Data entries:

________________

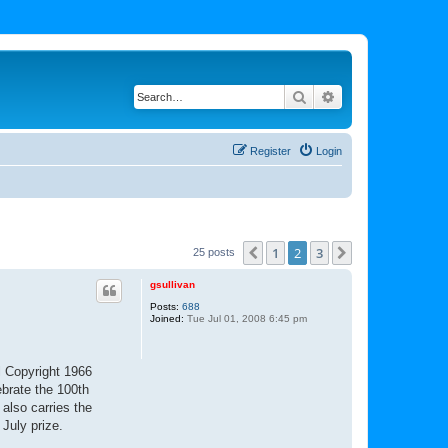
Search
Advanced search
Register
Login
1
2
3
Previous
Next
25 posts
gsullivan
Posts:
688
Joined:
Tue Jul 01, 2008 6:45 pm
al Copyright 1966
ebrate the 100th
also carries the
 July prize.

________________

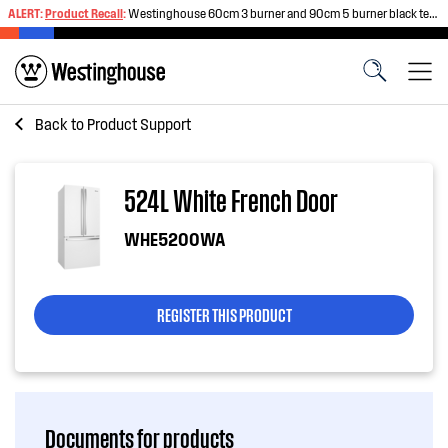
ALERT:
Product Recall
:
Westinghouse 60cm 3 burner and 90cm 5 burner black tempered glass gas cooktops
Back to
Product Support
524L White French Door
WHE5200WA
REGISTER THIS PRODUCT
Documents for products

________________

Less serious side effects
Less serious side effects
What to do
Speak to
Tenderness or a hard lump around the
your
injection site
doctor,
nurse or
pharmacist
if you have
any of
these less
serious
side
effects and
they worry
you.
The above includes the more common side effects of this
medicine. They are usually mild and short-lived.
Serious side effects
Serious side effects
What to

________________

■ **Exercise requirements**
In the entries above, one line contains "Product Support" and another contains "Documents for products". Reproduce exactly those two lines and the lines between them, nothing else.

■ **Task solution**
Product Support
524L White French Door
WHE5200WA
REGISTER THIS PRODUCT
Documents for products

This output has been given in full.